屋里各个角落都点燃炭火盆,室内温暖。被窝里残余一点体温,萧承宴离去的时辰不算久。
被窝拥住她自己,萧侯躺过的被子,本以为会残留淡淡的血气,但四处闻嗅,被窝里只有皂角的清香。
……沐浴后过来的……
南泱诧异地听着头顶窸窸窣窣的落雪声和跳动的冰粒子响。
下雪天,沐浴吗?
被窝盖久了,除了皂角的气味其实还能闻得到一点萧承宴自己身上的气味。
具体什么她说不出,有点像山林间砍伐下的松木扔进火堆瞬间发出的气息,总之,暖烘烘的。
她在皂角的清香和暖烘烘的气息里睡着了。
等第二天早晨起身,总觉得忘了点事。
忘了什么事?
屋里屋外打理得井井有条,不像是漏了事。做事最有条理的藤黄也说,日常庶务并无遗漏什么。

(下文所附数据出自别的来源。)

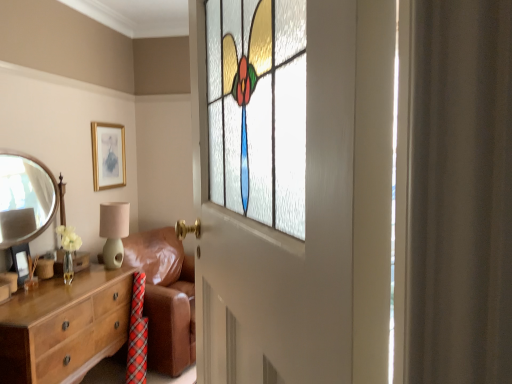 The height and width of the screenshot is (384, 512). What do you see at coordinates (166, 298) in the screenshot?
I see `brown leather couch at center` at bounding box center [166, 298].

Image resolution: width=512 pixels, height=384 pixels. I want to click on matte green ceramic table lamp at left, so click(114, 232).

At what (x,y) coordinates should I click in order to perform the action: click on gold metallic picture frame at upper center, which appears as the first picture frame when viewed from the right. Please return your answer as a coordinate pair (x, y). This screenshot has height=384, width=512. Looking at the image, I should click on (108, 155).

At what (x,y) coordinates should I click in order to perform the action: click on silver metallic mirror at left. Please return your answer as a coordinate pair (x, y). This screenshot has height=384, width=512. Looking at the image, I should click on (24, 198).

From a real-world perspective, is matte gold picture frame at lower left, placed as the second picture frame when sorted from back to front, beneath silver metallic mirror at left?

Yes, from a real-world perspective, matte gold picture frame at lower left, placed as the second picture frame when sorted from back to front, is under silver metallic mirror at left.

Starting from the silver metallic mirror at left, which picture frame is the 1st one behind? Please provide its 2D coordinates.

[(21, 262)]

Is matte gold picture frame at lower left, the 1th picture frame in the left-to-right sequence, next to silver metallic mirror at left?

There is a gap between matte gold picture frame at lower left, the 1th picture frame in the left-to-right sequence, and silver metallic mirror at left.

From the image's perspective, which is below, matte gold picture frame at lower left, which ranks as the first picture frame in front-to-back order, or silver metallic mirror at left?

From the image's view, matte gold picture frame at lower left, which ranks as the first picture frame in front-to-back order, is below.

Is matte green ceramic table lamp at left to the right of brown leather couch at center from the viewer's perspective?

In fact, matte green ceramic table lamp at left is to the left of brown leather couch at center.

Locate an element on the screen. studio couch that is on the right side of matte green ceramic table lamp at left is located at coordinates (166, 298).

Which of these two, matte green ceramic table lamp at left or brown leather couch at center, stands taller?

brown leather couch at center is taller.

From the image's perspective, which is above, matte green ceramic table lamp at left or brown leather couch at center?

From the image's view, matte green ceramic table lamp at left is above.

From a real-world perspective, is matte gold picture frame at lower left, which ranks as the first picture frame in front-to-back order, positioned over matte green ceramic table lamp at left based on gravity?

Actually, matte gold picture frame at lower left, which ranks as the first picture frame in front-to-back order, is physically below matte green ceramic table lamp at left in the real world.

Is matte gold picture frame at lower left, positioned as the second picture frame in right-to-left order, beside matte green ceramic table lamp at left?

There is a gap between matte gold picture frame at lower left, positioned as the second picture frame in right-to-left order, and matte green ceramic table lamp at left.

Which is farther, (11, 253) or (105, 228)?

The point (105, 228) is behind.

Is matte gold picture frame at lower left, which ranks as the first picture frame in front-to-back order, completely or partially outside of matte green ceramic table lamp at left?

Indeed, matte gold picture frame at lower left, which ranks as the first picture frame in front-to-back order, is completely outside matte green ceramic table lamp at left.

Is matte green ceramic table lamp at left turned away from silver metallic mirror at left?

Yes, silver metallic mirror at left is at the back of matte green ceramic table lamp at left.

Looking at this image, does matte green ceramic table lamp at left have a smaller size compared to silver metallic mirror at left?

Yes.

Considering their positions, is matte green ceramic table lamp at left located in front of or behind silver metallic mirror at left?

matte green ceramic table lamp at left is behind silver metallic mirror at left.

Considering the relative positions of matte green ceramic table lamp at left and silver metallic mirror at left in the image provided, is matte green ceramic table lamp at left to the right of silver metallic mirror at left from the viewer's perspective?

Indeed, matte green ceramic table lamp at left is positioned on the right side of silver metallic mirror at left.

Considering the relative positions of silver metallic mirror at left and gold metallic picture frame at upper center, which appears as the first picture frame when viewed from the back, in the image provided, is silver metallic mirror at left to the right of gold metallic picture frame at upper center, which appears as the first picture frame when viewed from the back, from the viewer's perspective?

Incorrect, silver metallic mirror at left is not on the right side of gold metallic picture frame at upper center, which appears as the first picture frame when viewed from the back.

Is silver metallic mirror at left wider than gold metallic picture frame at upper center, which appears as the first picture frame when viewed from the back?

Indeed, silver metallic mirror at left has a greater width compared to gold metallic picture frame at upper center, which appears as the first picture frame when viewed from the back.

From a real-world perspective, which object rests below the other?

silver metallic mirror at left is physically lower.

What's the angular difference between silver metallic mirror at left and gold metallic picture frame at upper center, which appears as the first picture frame when viewed from the right,'s facing directions?

0.000227 degrees.

Is wooden chest of drawers at left taller than matte green ceramic table lamp at left?

Indeed, wooden chest of drawers at left has a greater height compared to matte green ceramic table lamp at left.

From the picture: Is wooden chest of drawers at left turned away from matte green ceramic table lamp at left?

That's not correct — wooden chest of drawers at left is not looking away from matte green ceramic table lamp at left.

You are a GUI agent. You are given a task and a screenshot of the screen. Output one action in this format:
    pyautogui.click(x=<x>, y=<y>)
    Task: Click on the chest of drawers below the matte green ceramic table lamp at left (from the image's perspective)
    The width and height of the screenshot is (512, 384).
    Given the screenshot: What is the action you would take?
    pyautogui.click(x=65, y=326)

Is wooden chest of drawers at left inside or outside of brown leather couch at center?

The correct answer is: outside.

Based on their sizes in the image, would you say wooden chest of drawers at left is bigger or smaller than brown leather couch at center?

In the image, wooden chest of drawers at left appears to be smaller than brown leather couch at center.

Between wooden chest of drawers at left and brown leather couch at center, which one has less height?

With less height is wooden chest of drawers at left.

Can you tell me how much wooden chest of drawers at left and brown leather couch at center differ in facing direction?

wooden chest of drawers at left and brown leather couch at center are facing 17.2 degrees away from each other.

Where is `the 1st picture frame behind the silver metallic mirror at left, starting your count from the anchor`? The image size is (512, 384). the 1st picture frame behind the silver metallic mirror at left, starting your count from the anchor is located at coordinates pos(21,262).

The height and width of the screenshot is (384, 512). Identify the location of studio couch located in front of the matte green ceramic table lamp at left. (166, 298).

Looking at the image, which one is located further to silver metallic mirror at left, stained glass window at center or brown leather couch at center?

The object further to silver metallic mirror at left is stained glass window at center.

When comparing their distances from wooden chest of drawers at left, does gold metallic picture frame at upper center, which appears as the first picture frame when viewed from the back, or brown leather couch at center seem closer?

The object closer to wooden chest of drawers at left is brown leather couch at center.

Considering their positions, is stained glass window at center positioned further to brown leather couch at center than gold metallic picture frame at upper center, which appears as the first picture frame when viewed from the right?

The object further to brown leather couch at center is stained glass window at center.

In the scene shown: When comparing their distances from matte gold picture frame at lower left, positioned as the second picture frame in right-to-left order, does wooden chest of drawers at left or matte green ceramic table lamp at left seem further?

The object further to matte gold picture frame at lower left, positioned as the second picture frame in right-to-left order, is matte green ceramic table lamp at left.

From the image, which object appears to be nearer to matte green ceramic table lamp at left, stained glass window at center or matte gold picture frame at lower left, which is the 2th picture frame from top to bottom?

The object closer to matte green ceramic table lamp at left is matte gold picture frame at lower left, which is the 2th picture frame from top to bottom.

Which object lies further to the anchor point wooden chest of drawers at left, matte green ceramic table lamp at left or brown leather couch at center?

The object further to wooden chest of drawers at left is brown leather couch at center.

In the scene shown: Looking at the image, which one is located closer to wooden chest of drawers at left, brown leather couch at center or stained glass window at center?

Among the two, brown leather couch at center is located nearer to wooden chest of drawers at left.

Looking at the image, which one is located further to stained glass window at center, matte gold picture frame at lower left, placed as the 1th picture frame when sorted from bottom to top, or matte green ceramic table lamp at left?

matte green ceramic table lamp at left.

This screenshot has width=512, height=384. I want to click on studio couch between wooden chest of drawers at left and matte green ceramic table lamp at left in the front-back direction, so click(x=166, y=298).

Locate an element on the screen. This screenshot has width=512, height=384. studio couch between silver metallic mirror at left and wooden chest of drawers at left in the vertical direction is located at coordinates (166, 298).

The width and height of the screenshot is (512, 384). What are the coordinates of `table lamp between gold metallic picture frame at upper center, the 2th picture frame positioned from the bottom, and brown leather couch at center in the up-down direction` in the screenshot? It's located at (114, 232).

I want to click on studio couch positioned between stained glass window at center and gold metallic picture frame at upper center, the 2th picture frame when ordered from left to right, from near to far, so click(166, 298). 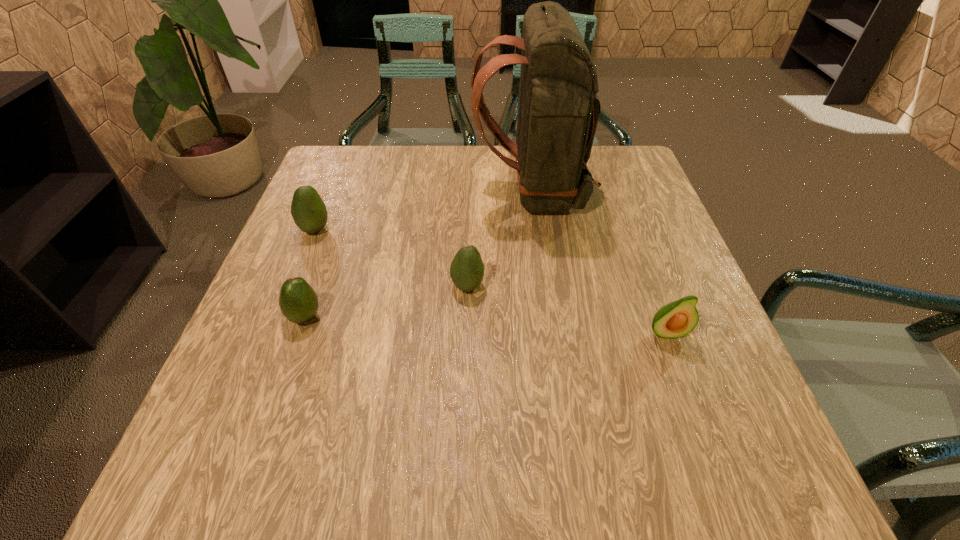 This screenshot has width=960, height=540. In the image, there is a desktop. Identify the location of vacant space at the far right corner. (589, 163).

Where is `free location at the near right corner`? The image size is (960, 540). free location at the near right corner is located at coordinates (760, 476).

Find the location of a particular element. This screenshot has height=540, width=960. empty space that is in between the farthest avocado and the rightmost avocado is located at coordinates (491, 281).

Image resolution: width=960 pixels, height=540 pixels. I want to click on blank region between the farthest avocado and the tallest object, so (423, 210).

This screenshot has width=960, height=540. I want to click on vacant area between the third nearest object and the rightmost object, so click(566, 309).

Find the location of `free spot between the farthest avocado and the tallest object`. free spot between the farthest avocado and the tallest object is located at coordinates (423, 210).

Where is `unoccupied position between the rightmost avocado and the tallest object`? The width and height of the screenshot is (960, 540). unoccupied position between the rightmost avocado and the tallest object is located at coordinates (599, 262).

The height and width of the screenshot is (540, 960). I want to click on vacant space in between the rightmost object and the farthest avocado, so pyautogui.click(x=491, y=281).

Where is `free space between the third avocado from left to right and the rightmost object`? The image size is (960, 540). free space between the third avocado from left to right and the rightmost object is located at coordinates (566, 309).

I want to click on empty space between the backpack and the rightmost object, so 599,262. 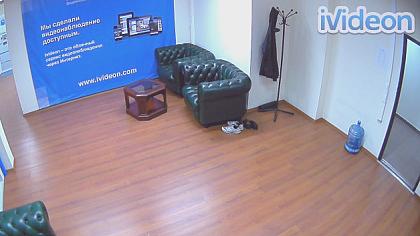 I want to click on water jug, so click(x=355, y=143). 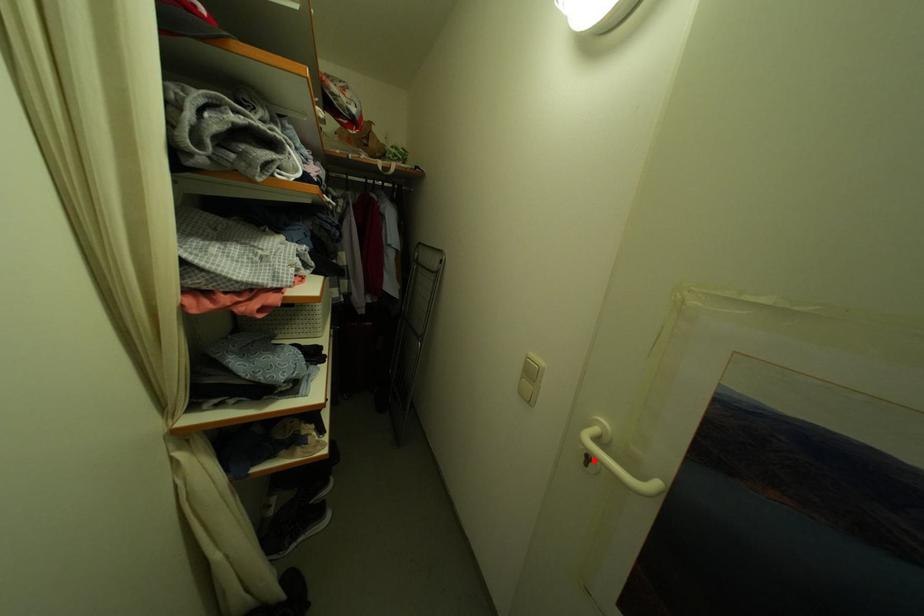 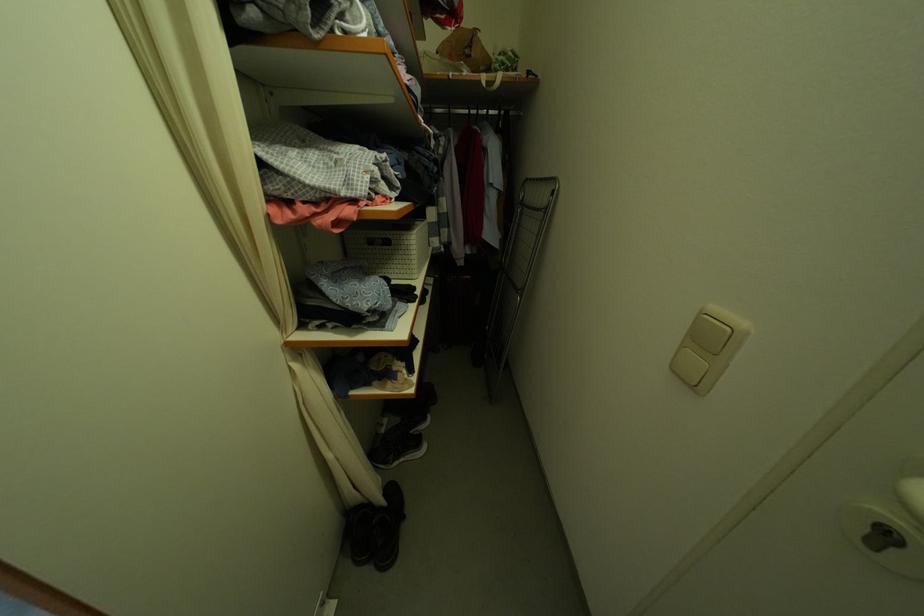 Find the pixel in the second image that matches the highlighted location in the first image.

(893, 537) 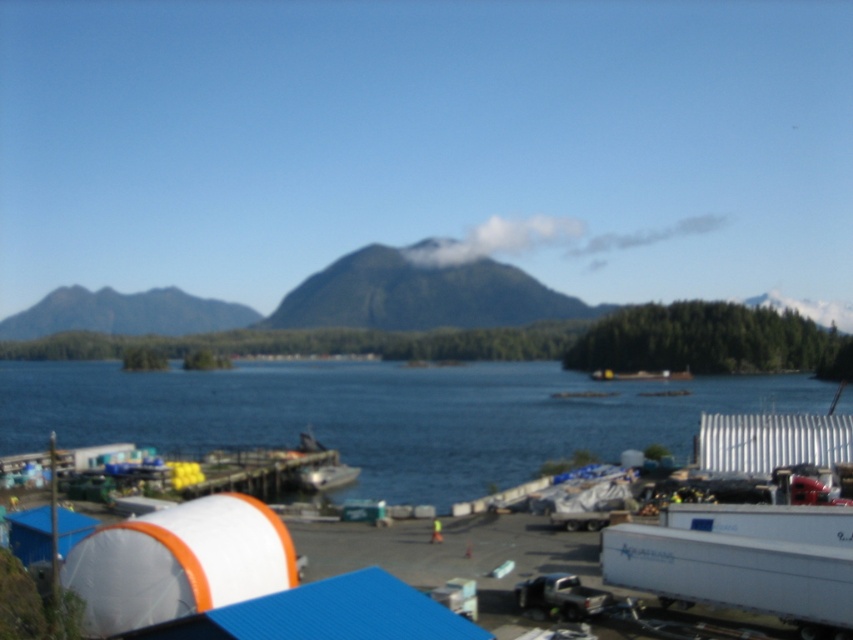 Between point (579, 381) and point (386, 300), which one is positioned behind?

The point (386, 300) is more distant.

At what (x,y) coordinates should I click in order to perform the action: click on blue water at center. Please return your answer as a coordinate pair (x, y). Looking at the image, I should click on (383, 416).

What do you see at coordinates (383, 416) in the screenshot? I see `blue water at center` at bounding box center [383, 416].

Does blue water at center appear on the right side of green textured mountain at upper left?

Yes, blue water at center is to the right of green textured mountain at upper left.

Locate an element on the screen. Image resolution: width=853 pixels, height=640 pixels. blue water at center is located at coordinates (383, 416).

Describe the element at coordinates (421, 292) in the screenshot. The image size is (853, 640). I see `green grassy mountain at center` at that location.

Is green grassy mountain at center taller than green textured mountain at upper left?

Yes.

Image resolution: width=853 pixels, height=640 pixels. What do you see at coordinates (421, 292) in the screenshot? I see `green grassy mountain at center` at bounding box center [421, 292].

This screenshot has width=853, height=640. I want to click on green grassy mountain at center, so click(421, 292). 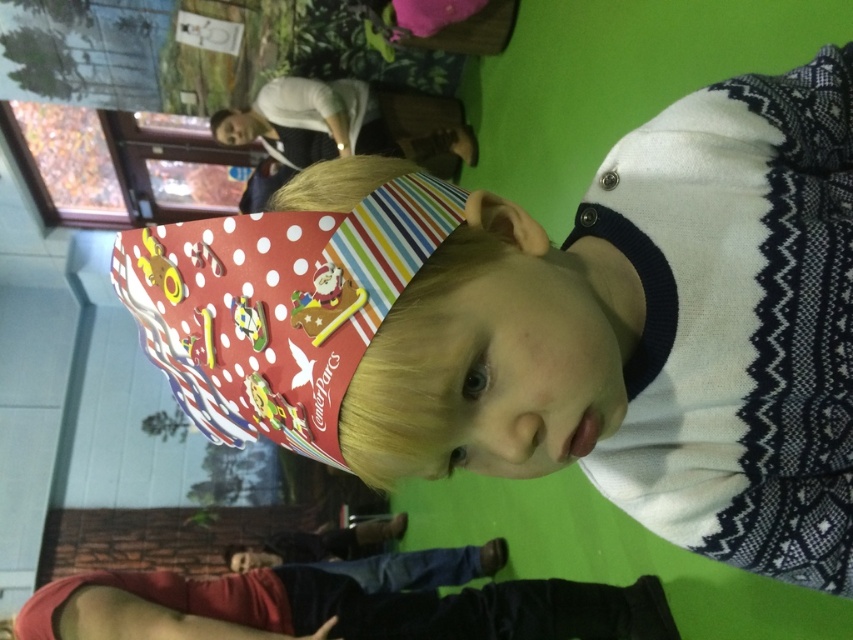 Who is more distant from viewer, [175,600] or [253,557]?

Point [253,557]

Who is lower down, denim pants at lower center or matte plastic head at center?

matte plastic head at center

The height and width of the screenshot is (640, 853). What do you see at coordinates (347, 604) in the screenshot?
I see `denim pants at lower center` at bounding box center [347, 604].

Locate an element on the screen. The image size is (853, 640). denim pants at lower center is located at coordinates (347, 604).

Does point (224, 140) come in front of point (258, 556)?

No.

Who is lower down, matte plastic head at upper center or matte plastic head at center?

matte plastic head at center

Is point (258, 134) positioned before point (277, 556)?

That is False.

This screenshot has height=640, width=853. What are the coordinates of `matte plastic head at upper center` in the screenshot? It's located at (236, 125).

Who is more forward, [321,572] or [244,140]?

Point [321,572]

Is point (495, 616) positioned in front of point (242, 125)?

Yes, it is.

At what (x,y) coordinates should I click in order to perform the action: click on denim pants at lower center. Please return your answer as a coordinate pair (x, y). Image resolution: width=853 pixels, height=640 pixels. Looking at the image, I should click on (347, 604). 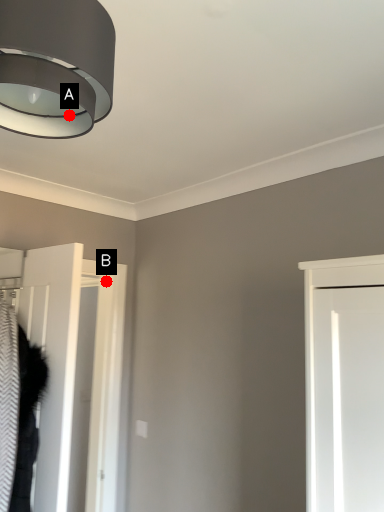 Question: Two points are circled on the image, labeled by A and B beside each circle. Which of the following is the farthest from the observer?

Choices:
 (A) A is further
 (B) B is further

Answer: (B) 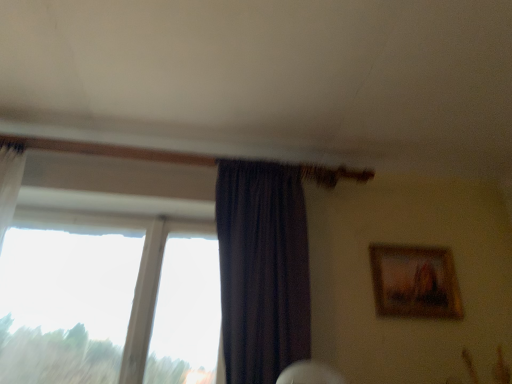 Question: Is dark purple sheer at center at the right side of wooden framed painting at upper right?

Choices:
 (A) yes
 (B) no

Answer: (B)

Question: Is dark purple sheer at center at the left side of wooden framed painting at upper right?

Choices:
 (A) yes
 (B) no

Answer: (A)

Question: Is dark purple sheer at center closer to the viewer compared to wooden framed painting at upper right?

Choices:
 (A) no
 (B) yes

Answer: (B)

Question: From a real-world perspective, is dark purple sheer at center under wooden framed painting at upper right?

Choices:
 (A) yes
 (B) no

Answer: (A)

Question: From the image's perspective, is dark purple sheer at center over wooden framed painting at upper right?

Choices:
 (A) no
 (B) yes

Answer: (B)

Question: Is dark purple sheer at center with wooden framed painting at upper right?

Choices:
 (A) no
 (B) yes

Answer: (A)

Question: From a real-world perspective, is wooden framed painting at upper right positioned over transparent glass window at left based on gravity?

Choices:
 (A) no
 (B) yes

Answer: (B)

Question: Does wooden framed painting at upper right have a greater width compared to transparent glass window at left?

Choices:
 (A) no
 (B) yes

Answer: (A)

Question: Considering the relative positions of wooden framed painting at upper right and transparent glass window at left in the image provided, is wooden framed painting at upper right to the right of transparent glass window at left from the viewer's perspective?

Choices:
 (A) yes
 (B) no

Answer: (A)

Question: Can you confirm if wooden framed painting at upper right is taller than transparent glass window at left?

Choices:
 (A) yes
 (B) no

Answer: (B)

Question: Is wooden framed painting at upper right smaller than transparent glass window at left?

Choices:
 (A) no
 (B) yes

Answer: (B)

Question: From the image's perspective, is wooden framed painting at upper right on transparent glass window at left?

Choices:
 (A) no
 (B) yes

Answer: (B)

Question: From a real-world perspective, is wooden framed painting at upper right over dark purple sheer at center?

Choices:
 (A) yes
 (B) no

Answer: (A) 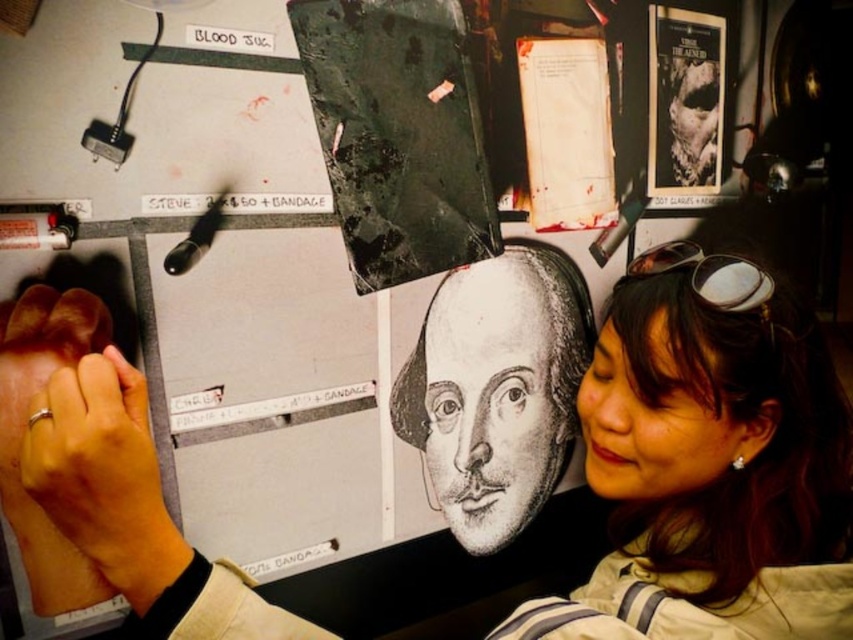 Question: Considering the real-world distances, which object is farthest from the matte black face at center?

Choices:
 (A) hardcover book at upper right
 (B) smooth skin face at lower right
 (C) white paper at upper right

Answer: (A)

Question: Estimate the real-world distances between objects in this image. Which object is farther from the black paper at center?

Choices:
 (A) white paper at upper right
 (B) hardcover book at upper right
 (C) smooth skin face at lower right
 (D) matte black face at center

Answer: (B)

Question: Is black paper at center smaller than smooth skin face at lower right?

Choices:
 (A) yes
 (B) no

Answer: (B)

Question: Which object is positioned farthest from the hardcover book at upper right?

Choices:
 (A) smooth skin face at lower right
 (B) black paper at center
 (C) white paper at upper right

Answer: (A)

Question: Does black paper at center have a larger size compared to hardcover book at upper right?

Choices:
 (A) no
 (B) yes

Answer: (B)

Question: From the image, what is the correct spatial relationship of matte black face at center in relation to hardcover book at upper right?

Choices:
 (A) right
 (B) left

Answer: (B)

直到当天晌午,南泱还在一口口地喂食周夫人,二门外忽地传来急促的呼喊声和拍门声。
“夫人穿戴好了么?速来前院。传旨队伍快到了!”
“迎旨的香案备好了吗?”
“香炉呢?取个香炉!””……”
南泱端着汤匙,阿姆一脸懊恼,两人面面相觑。
昨晚萧承宴临走前叮嘱:
开库房,备香案,准备迎接圣旨。
因为太不日常,太不符合多年起居习惯,太离奇反倒不像真的,两人不约而同忘了个干净……
——
明先生和杨先生齐聚在二门外,等香案。
“大喜啊!折腾这么多日,终于尘埃落定,折腾出个好结果来。”
明文焕作为萧侯手下第一谋臣,格外地欢喜。
“萧侯他前两天还绝食。幸好有夫人规劝,开始进吃食,又睡饱一觉。昨晚萧侯精神熠熠入宫去,和各方最后厮杀一场,争取来了最好的结果啊。”
厮杀一场?!
南泱倒吸一口凉气:“萧侯他又进宫去厮杀了?”
这下得死多少??
明文焕:“不不不!天子尚在宫中,哪能带兵入宫厮杀?萧侯和一帮政堂老狐狸们唇枪舌剑,以言语厮杀!尘埃落定,保得社稷平稳过渡。”
家臣们你一言我一语,南泱总算拼凑出个大概。
天子确实未薨逝,肉身还活着。但人?不好说。
起先天子病重,一日只能醒两三个时辰,倒要睡去八九个时辰。御医日夜看顾,早晚用药,始终不见大好。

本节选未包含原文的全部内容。